B: The regions of the protein identified as HMRs across different cancer types.
C: Domain information with protein coordinates
D: Each color represents an exon and the coordinate represents the location of the exons
3.2.3.4.2. Visualization of each cancer type This bar chart provides a more detailed view of the HMRs identified by four methods in a single cancer type of chosen. Select the desired cancer type on the table to generate the corresponding bar chart on the right. The bioinformatic tools that be conducted to identify the HMRs are oncodriveCLUST, iPAC, MSEA, and E-driver. As always, moving mouse over the square will show more information about the HMRs.

3.3. Gene CNV The Gene CNV section provides a visualization of the Copy Number Variation within a user-selected gene in relation to multiple cancer types. 3.3.1. Copy number variation in all cancer This graph shows the copy number variation (CNV) of a user-selected gene in several cancer types. Each gene is analyzed by two CNV tools: iGC (1) and DIGGIT (2).

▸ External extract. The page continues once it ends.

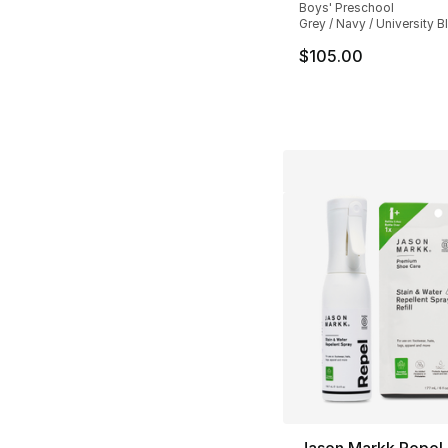
Boys' Preschool
Grey / Navy / University B
$105.00
Jason Markk Repel &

The sample proportion is shown in the plot when the cancer is identified by one or both of the tools. On top of the bar chart, CNV Driver (A) presents the number of tools that identified the CNV in the specific cancer types and whether it is significant. If it is only identified by iGC, CNV driver will show in light grey, while dark grey implied that it is identified by both tools. The bottom part of the chart indicates the loss/gain copy number status (B). The green color represents loss copy number; red is gain copy number; blue represents no copy number change. More details related to analyses and tools can be found in tooltips when moving the mouse over the bars (C). Reference:
(1) Lai, Y.P., Wang, L.B., Wang, W.A., Lai, L.C., Tsai, M.H., Lu, T.P. and Chuang, E.Y. (2017) iGC-an integrated analysis package of gene expression and copy number alteration. BMC Bioinformatics, 18, 35.
(2) Alvarez, M.J., Chen, J.C. and Califano, A. (2015) DIGGIT: a Bioconductor package to infer genetic variants driving cellular phenotypes. Bioinformatics, 31, 4032-4034.
3.3.2. Visualization of each cancer types This graph provides a combination of scatter plot and boxplots to show a more detailed view of the CNV distribution and correlation in each cancer type. Select the desired cancer type (A) on the table to generate the corresponding graph on the right (B). The Visualization implies the message that whether the expression has a difference if CNV gain or loss (C). The copy number values are transformed into segment mean values (D), which are equal to log2(copy-number/ 2). Diploid regions will have a segment mean of zero (-0.3 – 0.3), amplified regions will have positive values (>0.3), and deletions will have negative values (<-0.3). 3.3.3. CNV Table The gene is analyzed by two CNV tools: iGC and diggit for different cancer types/datasets. The CNV table provides a summarized information, including Cancer type abbreviation, Gene symbol, ENSG, statistic data: (1)iGC - Gain p-value, Gain FDR, Loss p-value, Loss FDR, Gain sample proportion, Normal sample proportion, Loss sample proportion, Gain log2FC, Loss log2FC, (2)DIGGIT - p-value, (3)Segment mean vs. expression - Spearman correlation coefficient, Spearman p-value.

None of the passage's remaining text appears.